CSC/ECE 517 Spring 2024 - E2412. Testing for hamer.rb
This page describes the changes made for the Spring 2024 Program 3: First OSS project E2412. Testing for hamer.rb
Project Overview
Problem Statement
The practice of using student feedback on assignments as a grading tool is gaining traction among university professors and courses. This approach not only saves instructors and teaching assistants considerable time but also fosters a deeper understanding of assignments among students as they evaluate their peers' work. However, there is a concern that some students may not take their reviewing responsibilities seriously, potentially skewing the grading process by assigning extreme scores such as 100 or 0 arbitrarily. To address this issue, the Hamer algorithm was developed to assess the credibility and accuracy of reviewers. It generates reputation weights for each reviewer, which instructors can use to gauge their reliability or incorporate into grading calculations.

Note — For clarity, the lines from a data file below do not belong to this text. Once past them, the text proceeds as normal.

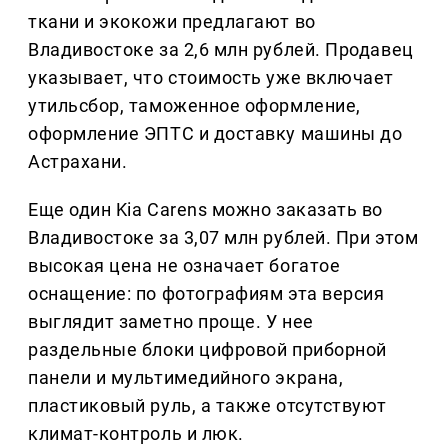
ткани и экокожи предлагают во
Владивостоке за 2,6 млн рублей. Продавец
указывает, что стоимость уже включает
утильсбор, таможенное оформление,
оформление ЭПТС и доставку машины до
Астрахани.
Еще один Kia Carens можно заказать во
Владивостоке за 3,07 млн рублей. При этом
высокая цена не означает богатое
оснащение: по фотографиям эта версия
выглядит заметно проще. У нее
раздельные блоки цифровой приборной
панели и мультимедийного экрана,
пластиковый руль, а также отсутствуют
климат-контроль и люк.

Our goal here is to test this Hamer algorithm.
Objectives
- Develop code testing scenarios to validate the Hamer algorithm and ensure the accuracy of its output values.
- Verify the correctness of the reputation web server's Hamer values by accessing the URL http://peerlogic.csc.ncsu.edu/reputation/calculations/reputation_algorithms.
- Reimplement the algorithm if discrepancies arise in the reputation web server's Hamer values.
- Validate the accuracy of the newly implemented Hamer algorithm.
Files Involved
- reimplemented algorithm: /app/controllers/reputation_web_service_controller.rb
- test file: /spec/controllers/reputation_mock_web_server_hamer.rb
Mentor
- Muhammet Mustafa Olmez (molmez@ncsu.edu)
Team Members
- Neha Vijay Patil (npatil2@ncsu.edu)
- Prachit Mhalgi (psmhalgi@ncsu.edu)
- Sahil Santosh Sawant (ssawant2@ncsu.edu)
Hamer Algorithm
The grading algorithm described in the paper is designed to provide a reward to reviewers who participate effectively by allocating a portion of the assignment mark to the review, with the review mark reflecting the quality of the grading. Here's an explanation of the algorithm:
1. Review Allocation: Each reviewer is assigned a number of essays to grade. The paper suggests assigning at least five essays, with ten being ideal. Assuming each review takes 20 minutes, ten reviews can be completed in about three and a half hours.
2. Grading Process:
- Once the reviewing is complete, grades are generated for each essay and weights are assigned to each reviewer.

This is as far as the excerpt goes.